Marv and Linda Simcakoski walked down the hallways with Wisconsin Democratic Sen. Tammy Baldwin. For the Simcakoskis, it was an emotional experience.

"Brings back memories when you go down the halls," Linda Simcakoski explained.

On one wall is a picture of the Simcakoski's son, Jason. He was a marine who died at the Tomah VA in 2014 from a deadly combination of 14 prescription drugs -- including opiates -- under doctors' care. But through his tragedy comes hope.

Last year, the Jason Simcakoski Memorial and Promise Act, otherwise known as Jason's Law, took effect. It ensures veterans at VAs nationwide get the treatment they need. After its first year in effect, the Simcakoskis say they're seeing progress.

"A big change from when we first started going there," Linda Simcakoski said.

"The VA had a serious problem with veterans who were seeking help and getting hooked instead. We're seeing how that's turning around," Sen. Baldwin added.

Baldwin is one of many among Democrats and Republicans who helped make sure Jason's Law gets funding for a second year.
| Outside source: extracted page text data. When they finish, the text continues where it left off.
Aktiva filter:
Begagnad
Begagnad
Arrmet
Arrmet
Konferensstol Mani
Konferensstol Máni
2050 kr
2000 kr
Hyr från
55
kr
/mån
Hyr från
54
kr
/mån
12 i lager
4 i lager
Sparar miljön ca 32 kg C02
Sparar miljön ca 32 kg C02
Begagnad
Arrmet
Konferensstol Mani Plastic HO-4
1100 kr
She said the tour of the VA shows evidence that care for veterans has improved.

"The number of veterans on high doses of opioids is coming down," Sen. Baldwin explained. "We're getting out reports on how many of the providers and doctors and nurses who can prescribed have been fully trained."
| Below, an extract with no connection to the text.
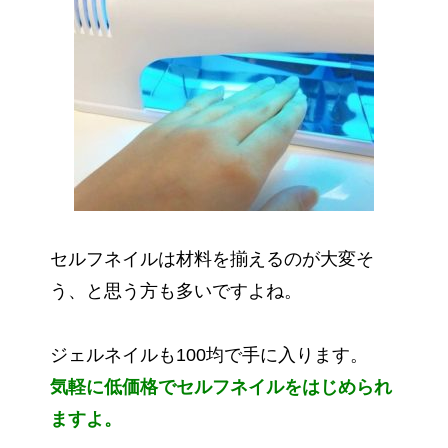
セルフネイルは材料を揃えるのが大変そ
う、と思う方も多いですよね。
ジェルネイルも100均で手に入ります。
気軽に低価格でセルフネイルをはじめられ
ますよ。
The Simcakoskis and Sen. Baldwin say they're not done, as they'll continue to make sure money put into the funding for Jason's Law is used wisely, and that what's happening in Tomah happens at other VA facilities nationwide.

"Jason's pushing us to keep this going and you know, we'll never forget," Jason's father Marv Simcakoski said.

Continued funding for Jason's Law was implemented recently, which benefits programs such as the VA office of patient advocacy, implementation of opioid therapy and clinical practice guidelines.